* _Stored data_:
▬▬▬▬▬▬

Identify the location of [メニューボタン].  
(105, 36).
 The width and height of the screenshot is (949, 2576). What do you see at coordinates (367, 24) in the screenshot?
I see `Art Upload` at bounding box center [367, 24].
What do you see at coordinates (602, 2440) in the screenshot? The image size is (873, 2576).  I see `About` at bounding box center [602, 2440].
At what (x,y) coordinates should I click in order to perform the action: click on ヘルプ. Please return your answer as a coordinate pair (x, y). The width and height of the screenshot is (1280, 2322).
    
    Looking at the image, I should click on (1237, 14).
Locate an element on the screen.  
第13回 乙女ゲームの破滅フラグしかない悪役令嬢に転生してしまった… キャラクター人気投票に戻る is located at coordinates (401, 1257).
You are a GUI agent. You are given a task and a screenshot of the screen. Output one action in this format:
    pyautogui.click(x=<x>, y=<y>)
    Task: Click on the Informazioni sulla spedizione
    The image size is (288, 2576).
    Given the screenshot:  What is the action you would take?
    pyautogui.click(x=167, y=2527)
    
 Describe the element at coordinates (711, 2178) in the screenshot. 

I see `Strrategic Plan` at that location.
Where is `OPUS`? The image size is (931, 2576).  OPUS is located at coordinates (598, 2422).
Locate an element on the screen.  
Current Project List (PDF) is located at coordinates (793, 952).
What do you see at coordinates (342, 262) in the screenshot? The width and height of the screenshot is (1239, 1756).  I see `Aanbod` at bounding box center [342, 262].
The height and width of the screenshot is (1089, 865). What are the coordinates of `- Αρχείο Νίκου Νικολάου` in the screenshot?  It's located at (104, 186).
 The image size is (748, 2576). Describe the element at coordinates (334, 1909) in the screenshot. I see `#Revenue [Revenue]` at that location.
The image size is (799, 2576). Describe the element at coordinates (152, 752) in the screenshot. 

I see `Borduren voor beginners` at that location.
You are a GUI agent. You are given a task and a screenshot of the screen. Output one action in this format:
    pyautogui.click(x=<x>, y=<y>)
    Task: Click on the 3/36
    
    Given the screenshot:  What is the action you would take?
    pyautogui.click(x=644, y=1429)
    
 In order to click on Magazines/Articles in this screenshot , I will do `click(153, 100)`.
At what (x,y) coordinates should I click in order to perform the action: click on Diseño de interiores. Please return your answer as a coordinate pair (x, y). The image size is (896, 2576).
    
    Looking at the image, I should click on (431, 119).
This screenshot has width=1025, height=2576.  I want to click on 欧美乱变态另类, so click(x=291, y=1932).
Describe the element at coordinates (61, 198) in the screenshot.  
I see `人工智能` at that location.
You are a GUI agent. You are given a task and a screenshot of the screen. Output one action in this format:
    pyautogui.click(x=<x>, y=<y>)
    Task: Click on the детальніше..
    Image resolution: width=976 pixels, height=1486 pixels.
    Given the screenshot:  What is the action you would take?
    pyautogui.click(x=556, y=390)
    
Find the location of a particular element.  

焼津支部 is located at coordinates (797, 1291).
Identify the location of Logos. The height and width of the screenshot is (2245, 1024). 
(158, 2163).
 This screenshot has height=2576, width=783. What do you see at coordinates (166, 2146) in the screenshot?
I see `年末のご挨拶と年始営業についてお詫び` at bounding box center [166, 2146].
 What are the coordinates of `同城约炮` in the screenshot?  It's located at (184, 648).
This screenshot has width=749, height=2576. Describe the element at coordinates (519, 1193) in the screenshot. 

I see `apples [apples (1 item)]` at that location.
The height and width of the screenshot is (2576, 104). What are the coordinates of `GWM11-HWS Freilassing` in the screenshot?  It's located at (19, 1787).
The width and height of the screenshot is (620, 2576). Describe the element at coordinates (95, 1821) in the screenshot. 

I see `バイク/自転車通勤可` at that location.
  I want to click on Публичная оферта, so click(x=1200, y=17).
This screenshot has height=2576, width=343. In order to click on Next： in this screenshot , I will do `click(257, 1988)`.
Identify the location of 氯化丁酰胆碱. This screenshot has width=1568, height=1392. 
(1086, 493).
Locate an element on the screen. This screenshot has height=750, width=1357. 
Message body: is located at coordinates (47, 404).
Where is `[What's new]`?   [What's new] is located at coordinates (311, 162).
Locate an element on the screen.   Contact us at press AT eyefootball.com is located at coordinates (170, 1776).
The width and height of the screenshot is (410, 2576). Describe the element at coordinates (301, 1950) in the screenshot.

▬▬▬▬▬▬

Once you have counted the lines of the material that include "Where", give only that number.

* _Answer to this problem_: 2